*** GIVEN ENTRIES Section Begins ***
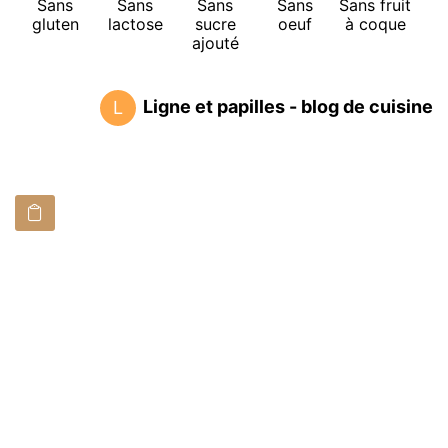
Sans
Sans
Sans
Sans
Sans fruit
gluten
lactose
sucre
oeuf
à coque
ajouté
Ligne et papilles - blog de cuisine
L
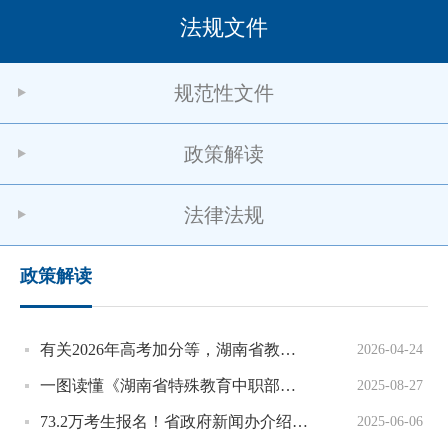
法规文件
规范性文件
政策解读
法律法规
政策解读
有关2026年高考加分等，湖南省教育考试院最新通知
2026-04-24
一图读懂《湖南省特殊教育中职部（班）设置标准》
2025-08-27
73.2万考生报名！省政府新闻办介绍2025年湖南省高考工作有关情况
2025-06-06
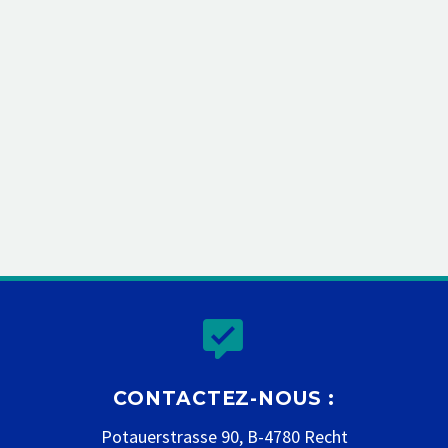


CONTACTEZ-NOUS :
Potauerstrasse 90, B-4780 Recht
*** GIVEN ENTRIES Section Ends ***
> **WHAT YOU WILL DO**:
Please transcribe the entries exactly, omitting the images.

> **EXERCISE ANSWER**:
Sans
Sans
Sans
Sans
Sans fruit
gluten
lactose
sucre
oeuf
à coque
ajouté
Ligne et papilles - blog de cuisine
L
法规文件
规范性文件
政策解读
法律法规
政策解读
有关2026年高考加分等，湖南省教育考试院最新通知
2026-04-24
一图读懂《湖南省特殊教育中职部（班）设置标准》
2025-08-27
73.2万考生报名！省政府新闻办介绍2025年湖南省高考工作有关情况
2025-06-06


CONTACTEZ-NOUS :
Potauerstrasse 90, B-4780 Recht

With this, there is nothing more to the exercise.